Doxorubicin (DOX) is a highly effective anthracycline antibiotic used to treat a wide variety of cancers. Unfortunately, clinical use of DOX is often associated with respiratory muscle weakness characterized by fatigue, dyspnea and exercise intolerance. Investigation into the cause of DOX‐induced respiratory insufficiency has focused primarily on altered diaphragm muscle function; however, these symptoms of respiratory distress may also result from neural impairment. Recent preclinical evidence supports the postulate that neuromuscular function may be compromised following DOX administration, as soleus expression of key proteins required for neuromuscular transmission is negatively impacted. Interestingly, exercise preconditioning is a sufficient stimulus to prevent these adverse changes while also improving muscle quality and function. Although the functional impact of these findings is currently unclear, this data supports the premise that DOX‐induced neuromuscular toxicity contributes to the development of respiratory muscle dysfunction. To test this hypothesis, adult female Sprague‐Dawley rats were randomized into four experimental groups: 1) sedentary‐saline, 2) sedentary‐DOX, 3) exercise‐saline, or 4) exercise‐DOX. Exercise preconditioning consisted of treadmill running for 1 hour/day at 70% VO2Max for 10 days. 24 hours after the last bout of exercise, animals were injected with DOX (20 mg/kg I.P.) or saline (equal volume I.P.). Forty‐eight hours following saline or DOX treatment, the phrenic nerve was carefully isolated and remained innervated to the medial costal diaphragm to determine both phrenic nerve‐dependent diaphragm force and diaphragm force production independent of phrenic nerve activation. Our results demonstrate that maximal diaphragm muscle specific force production was significantly reduced in the sedentary‐DOX group in response to both phrenic nerve and direct diaphragm stimulation compared to both saline‐treated control groups.

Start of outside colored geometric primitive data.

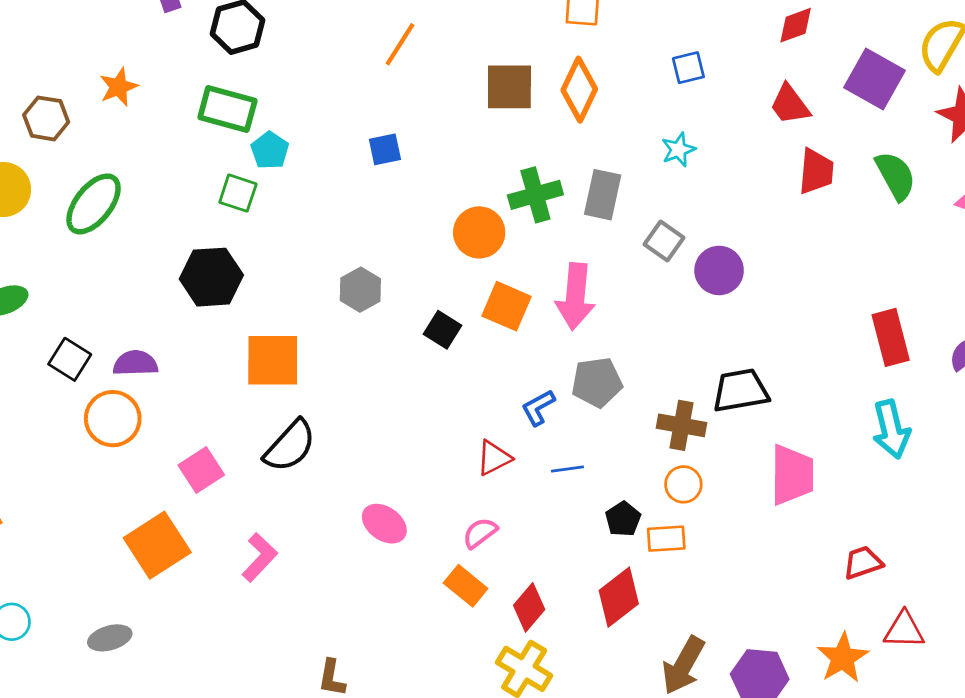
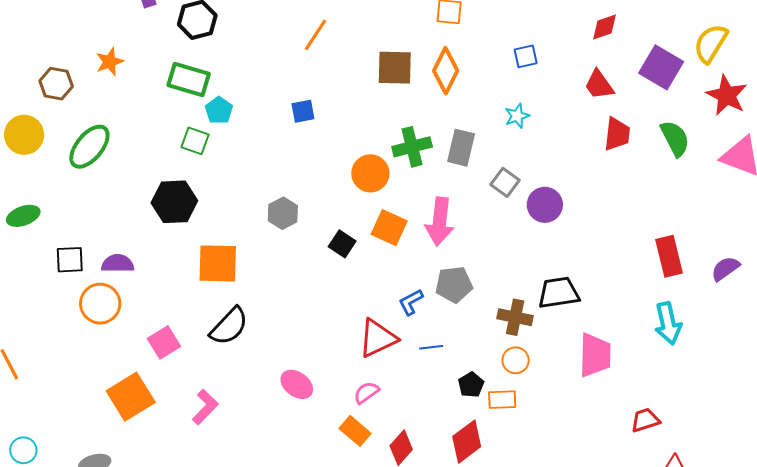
black square: (70, 359) -> (70, 260), turned -36
red triangle: (494, 458) -> (378, 338), size x1.5

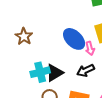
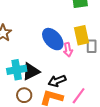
black arrow: (86, 70) -> (57, 81), moved

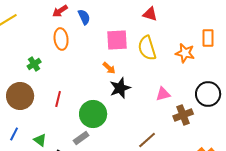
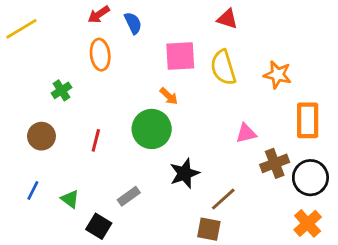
orange rectangle: (208, 38) -> (308, 120), moved, size x1.4
black star: (120, 88) -> (185, 173), moved
black circle: (208, 94) -> (310, 178), moved
brown circle: (20, 96) -> (41, 136), size x0.7
green circle: (93, 114) -> (152, 129), moved

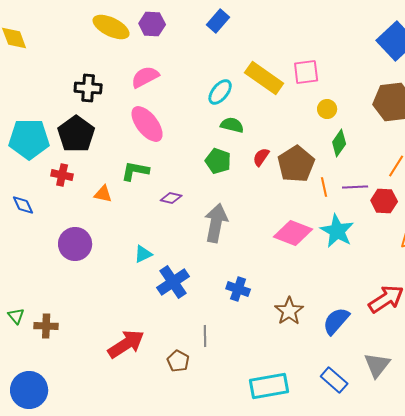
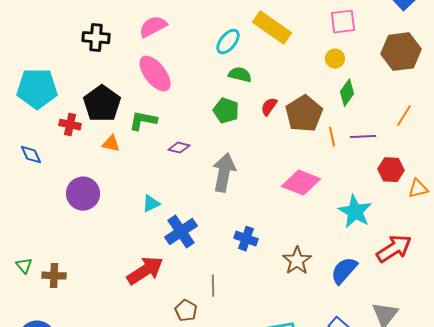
pink square: (306, 72) -> (343, 22), moved
black pentagon: (76, 134) -> (102, 104), moved
red hexagon: (384, 201) -> (391, 170), moved
cyan star: (337, 231) -> (355, 212), moved
red arrow: (126, 344) -> (145, 271), moved

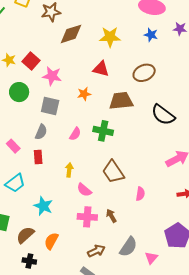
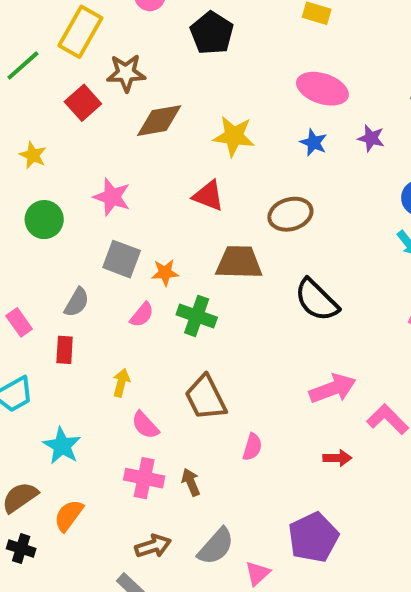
red square: (31, 61) -> (83, 103), moved
orange star: (84, 94) -> (165, 273), moved
gray square: (50, 106) -> (122, 259), moved

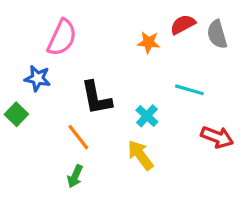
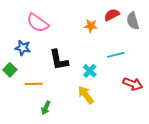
pink semicircle: (62, 38) -> (38, 23), turned 100
cyan line: (189, 90) -> (116, 55), turned -30
orange line: (78, 137) -> (34, 84), moved, turned -54

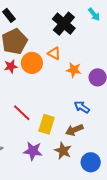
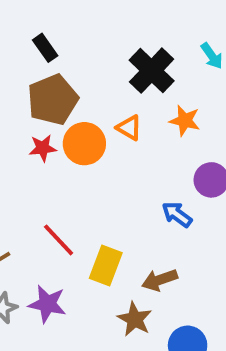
orange star: (74, 70) -> (185, 121), moved
blue arrow: (82, 107) -> (177, 214), moved
purple star: (33, 151) -> (47, 304), moved

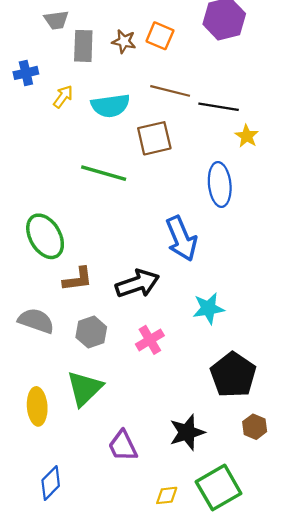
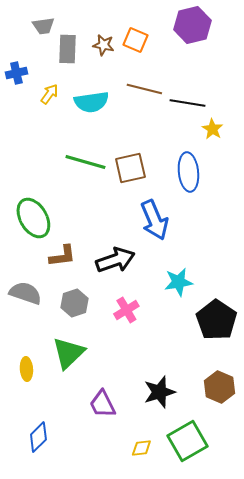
brown square: (154, 138) -> (130, 168), moved
black pentagon: (233, 375) -> (216, 320), moved
yellow ellipse: (37, 406) -> (26, 369), size x0.7
brown hexagon: (255, 427) -> (219, 387), size x1.4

Importantly, exercise preconditioning in DOX treated animals significantly improved phrenic nerve‐independent diaphragm contractility, while phrenic nerve‐dependent contractile force remained depressed compared to sedentary DOX animals. These results reveal that DOX damages both the muscle contractile apparatus as well as neural input to the diaphragm, and that exercise training is sufficient to improve sarcomere contractility without identical improvements to neural function.